/---
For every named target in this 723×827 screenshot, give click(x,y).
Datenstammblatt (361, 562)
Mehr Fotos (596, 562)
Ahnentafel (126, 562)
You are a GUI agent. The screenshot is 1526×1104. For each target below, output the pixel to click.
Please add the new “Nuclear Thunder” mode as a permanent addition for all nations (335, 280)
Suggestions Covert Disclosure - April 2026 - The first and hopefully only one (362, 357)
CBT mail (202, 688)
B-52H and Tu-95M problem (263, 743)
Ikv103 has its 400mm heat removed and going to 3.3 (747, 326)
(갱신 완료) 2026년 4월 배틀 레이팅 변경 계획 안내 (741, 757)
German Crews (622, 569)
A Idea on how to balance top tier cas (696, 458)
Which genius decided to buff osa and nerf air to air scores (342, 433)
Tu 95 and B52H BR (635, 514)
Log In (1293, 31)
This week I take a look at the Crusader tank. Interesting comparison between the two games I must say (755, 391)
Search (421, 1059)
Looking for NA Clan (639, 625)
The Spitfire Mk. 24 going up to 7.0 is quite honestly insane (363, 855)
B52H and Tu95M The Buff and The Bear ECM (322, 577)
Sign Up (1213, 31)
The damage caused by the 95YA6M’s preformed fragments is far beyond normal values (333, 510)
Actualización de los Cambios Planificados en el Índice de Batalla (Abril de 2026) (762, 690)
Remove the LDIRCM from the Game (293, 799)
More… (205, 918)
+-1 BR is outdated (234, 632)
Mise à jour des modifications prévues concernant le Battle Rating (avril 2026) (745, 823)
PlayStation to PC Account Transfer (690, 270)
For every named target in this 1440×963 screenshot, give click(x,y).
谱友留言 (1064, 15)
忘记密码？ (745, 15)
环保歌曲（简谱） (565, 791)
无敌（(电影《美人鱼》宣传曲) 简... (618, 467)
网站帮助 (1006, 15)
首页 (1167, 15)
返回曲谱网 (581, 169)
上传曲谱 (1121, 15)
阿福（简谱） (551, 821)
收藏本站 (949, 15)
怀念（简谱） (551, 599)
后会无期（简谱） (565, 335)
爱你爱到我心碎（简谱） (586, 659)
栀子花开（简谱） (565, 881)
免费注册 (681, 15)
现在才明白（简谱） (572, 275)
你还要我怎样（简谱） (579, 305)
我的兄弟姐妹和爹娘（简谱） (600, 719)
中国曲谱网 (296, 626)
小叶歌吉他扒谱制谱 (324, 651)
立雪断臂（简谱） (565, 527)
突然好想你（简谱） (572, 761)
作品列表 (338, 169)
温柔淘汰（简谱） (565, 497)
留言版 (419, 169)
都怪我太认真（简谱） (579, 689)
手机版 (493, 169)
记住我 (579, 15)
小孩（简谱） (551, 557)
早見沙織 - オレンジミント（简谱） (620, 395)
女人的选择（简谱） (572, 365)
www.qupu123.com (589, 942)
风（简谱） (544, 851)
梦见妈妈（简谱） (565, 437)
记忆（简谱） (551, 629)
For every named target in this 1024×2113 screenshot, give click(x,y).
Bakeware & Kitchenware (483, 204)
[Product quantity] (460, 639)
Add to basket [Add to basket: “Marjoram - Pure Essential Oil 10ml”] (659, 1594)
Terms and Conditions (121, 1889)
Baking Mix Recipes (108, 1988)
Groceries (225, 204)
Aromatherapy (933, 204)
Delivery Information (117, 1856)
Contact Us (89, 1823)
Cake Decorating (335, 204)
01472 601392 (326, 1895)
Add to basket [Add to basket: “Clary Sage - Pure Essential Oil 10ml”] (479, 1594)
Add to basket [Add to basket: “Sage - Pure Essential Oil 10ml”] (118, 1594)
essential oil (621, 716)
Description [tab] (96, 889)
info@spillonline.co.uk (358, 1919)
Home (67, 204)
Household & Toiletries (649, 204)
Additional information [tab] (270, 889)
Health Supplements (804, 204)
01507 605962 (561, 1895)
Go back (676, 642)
\---
An exact restatement of all the entries above is needed.

YOUR SOLUTION
For every named target in this 723×827 screenshot, give click(x,y).
Datenstammblatt (361, 562)
Mehr Fotos (596, 562)
Ahnentafel (126, 562)
You are a GUI agent. The screenshot is 1526×1104. For each target below, output the pixel to click.
Please add the new “Nuclear Thunder” mode as a permanent addition for all nations (335, 280)
Suggestions Covert Disclosure - April 2026 - The first and hopefully only one (362, 357)
CBT mail (202, 688)
B-52H and Tu-95M problem (263, 743)
Ikv103 has its 400mm heat removed and going to 3.3 (747, 326)
(갱신 완료) 2026년 4월 배틀 레이팅 변경 계획 안내 (741, 757)
German Crews (622, 569)
A Idea on how to balance top tier cas (696, 458)
Which genius decided to buff osa and nerf air to air scores (342, 433)
Tu 95 and B52H BR (635, 514)
Log In (1293, 31)
This week I take a look at the Crusader tank. Interesting comparison between the two games I must say (755, 391)
Search (421, 1059)
Looking for NA Clan (639, 625)
The Spitfire Mk. 24 going up to 7.0 is quite honestly insane (363, 855)
B52H and Tu95M The Buff and The Bear ECM (322, 577)
Sign Up (1213, 31)
The damage caused by the 95YA6M’s preformed fragments is far beyond normal values (333, 510)
Actualización de los Cambios Planificados en el Índice de Batalla (Abril de 2026) (762, 690)
Remove the LDIRCM from the Game (293, 799)
More… (205, 918)
+-1 BR is outdated (234, 632)
Mise à jour des modifications prévues concernant le Battle Rating (avril 2026) (745, 823)
PlayStation to PC Account Transfer (690, 270)
For every named target in this 1440×963 screenshot, give click(x,y).
谱友留言 (1064, 15)
忘记密码？ (745, 15)
环保歌曲（简谱） (565, 791)
无敌（(电影《美人鱼》宣传曲) 简... (618, 467)
网站帮助 (1006, 15)
首页 (1167, 15)
返回曲谱网 (581, 169)
上传曲谱 (1121, 15)
阿福（简谱） (551, 821)
收藏本站 (949, 15)
怀念（简谱） (551, 599)
后会无期（简谱） (565, 335)
爱你爱到我心碎（简谱） (586, 659)
栀子花开（简谱） (565, 881)
免费注册 (681, 15)
现在才明白（简谱） (572, 275)
你还要我怎样（简谱） (579, 305)
我的兄弟姐妹和爹娘（简谱） (600, 719)
中国曲谱网 (296, 626)
小叶歌吉他扒谱制谱 (324, 651)
立雪断臂（简谱） (565, 527)
突然好想你（简谱） (572, 761)
作品列表 (338, 169)
温柔淘汰（简谱） (565, 497)
留言版 (419, 169)
都怪我太认真（简谱） (579, 689)
手机版 (493, 169)
记住我 (579, 15)
小孩（简谱） (551, 557)
早見沙織 - オレンジミント（简谱） (620, 395)
女人的选择（简谱） (572, 365)
www.qupu123.com (589, 942)
风（简谱） (544, 851)
梦见妈妈（简谱） (565, 437)
记忆（简谱） (551, 629)
For every named target in this 1024×2113 screenshot, give click(x,y).
Bakeware & Kitchenware (483, 204)
[Product quantity] (460, 639)
Add to basket [Add to basket: “Marjoram - Pure Essential Oil 10ml”] (659, 1594)
Terms and Conditions (121, 1889)
Baking Mix Recipes (108, 1988)
Groceries (225, 204)
Aromatherapy (933, 204)
Delivery Information (117, 1856)
Contact Us (89, 1823)
Cake Decorating (335, 204)
01472 601392 (326, 1895)
Add to basket [Add to basket: “Clary Sage - Pure Essential Oil 10ml”] (479, 1594)
Add to basket [Add to basket: “Sage - Pure Essential Oil 10ml”] (118, 1594)
essential oil (621, 716)
Description [tab] (96, 889)
info@spillonline.co.uk (358, 1919)
Home (67, 204)
Household & Toiletries (649, 204)
Additional information [tab] (270, 889)
Health Supplements (804, 204)
01507 605962 (561, 1895)
Go back (676, 642)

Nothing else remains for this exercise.